The llama2.py code defines its own accum, rmsnorm and matmul. Why not use NumPy? A "pure Python" code that is much slower than one using NumPy is less interesting to me.

link

atairov 1045 days ago

If your goal is to make it as fast as possible, then for sure Python implementation is not a solution here. I think for this exactly reason llama.cpp got high attention

link

behnamoh 1045 days ago

I find these efforts impressive, but what is the value proposition here? (I'm not just talking about this fork, but also Karapathy's llama2.c as well).

link

atairov 1045 days ago

Personally for me the value was to implement a complex logic from a scientific paper in a pure Python.
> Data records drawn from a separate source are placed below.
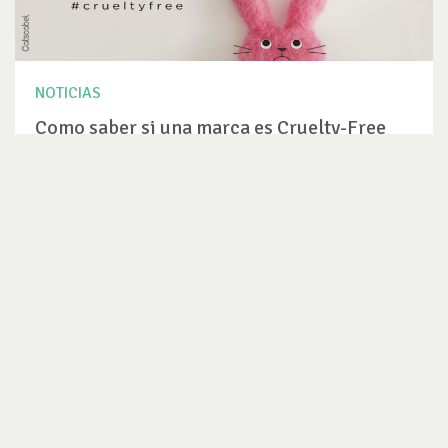
NOTICIAS
Como saber si una marca es Cruelty-Free
En Colombia el término cruelty-free aún no es muy conocido.
Cuando algunas...
VER NOTICIA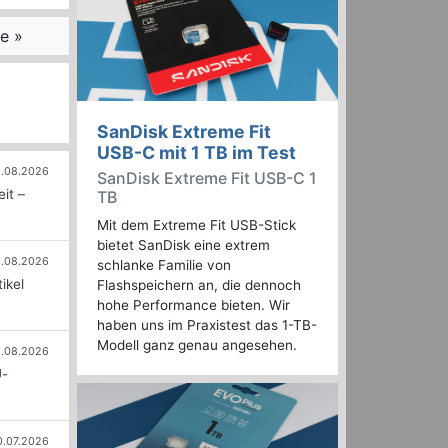
e »
SanDisk Extreme Fit
USB-C mit 1 TB im Test
.08.2026
SanDisk Extreme Fit USB-C 1
it –
TB
Mit dem Extreme Fit USB-Stick
bietet SanDisk eine extrem
.08.2026
schlanke Familie von
ikel
Flashspeichern an, die dennoch
hohe Performance bieten. Wir
haben uns im Praxistest das 1-TB-
Modell ganz genau angesehen.
.08.2026
U-
0.07.2026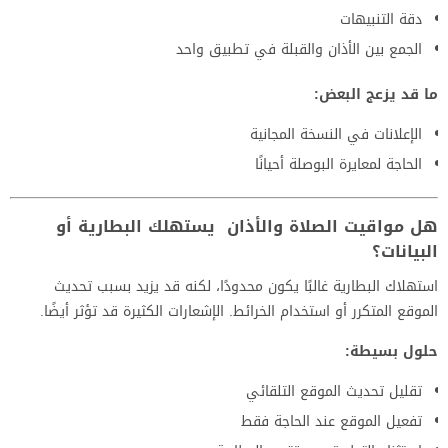
دقة التنبيهات
الجمع بين الأذان والقبلة في تطبيق واحد
ما قد يزعج البعض:
الإعلانات في النسخة المجانية
الحاجة لمعايرة البوصلة أحيانًا
هل مواقيت الصلاة والأذان يستهلك البطارية أو
البيانات؟
استهلاك البطارية غالبًا يكون محدودًا، لكنه قد يزيد بسبب تحديث
الموقع المتكرر أو استخدام الخرائط. الإشعارات الكثيرة قد تؤثر أيضًا.
حلول بسيطة:
تقليل تحديث الموقع التلقائي
تفعيل الموقع عند الحاجة فقط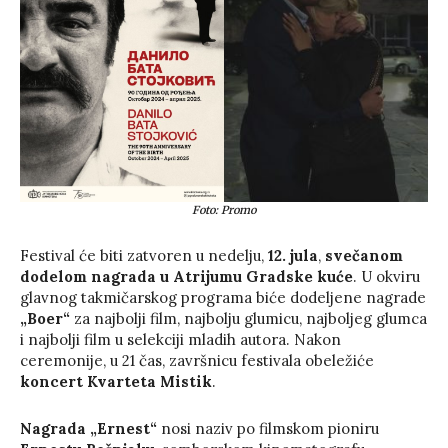
Foto: Promo
Festival će biti zatvoren u nedelju,
12. jula
,
svečanom
dodelom nagrada u Atrijumu Gradske kuće
. U okviru
glavnog takmičarskog programa biće dodeljene nagrade
„Boer“
za najbolji film, najbolju glumicu, najboljeg glumca
i najbolji film u selekciji mladih autora. Nakon
ceremonije, u 21 čas, završnicu festivala obeležiće
koncert Kvarteta Mistik
.
Nagrada „Ernest“
nosi naziv po filmskom pioniru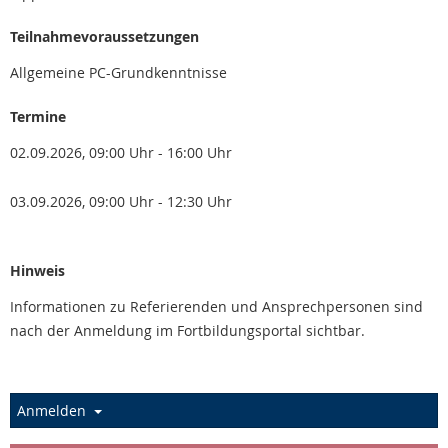
Teilnahmevoraussetzungen
Allgemeine PC-Grundkenntnisse
Termine
02.09.2026, 09:00 Uhr - 16:00 Uhr
03.09.2026, 09:00 Uhr - 12:30 Uhr
Hinweis
Informationen zu Referierenden und Ansprechpersonen sind
nach der Anmeldung im Fortbildungsportal sichtbar.
Anmelden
It helps to understand the essence of a cutting edge AI technology. And it's quite fascinating that it would take about 500 lines of core part code to implement inference for such a complex solution.

link

atairov 1045 days ago

Regarding the original llama2.c as I believe the value proposition is to have simple implementation that can execute the inference locally on wide variety of platforms. What if we can execute fine-tuned Llama7B on our phones?

link

brucethemoose2 1045 days ago

> What if we can execute fine-tuned Llama7B on our phones?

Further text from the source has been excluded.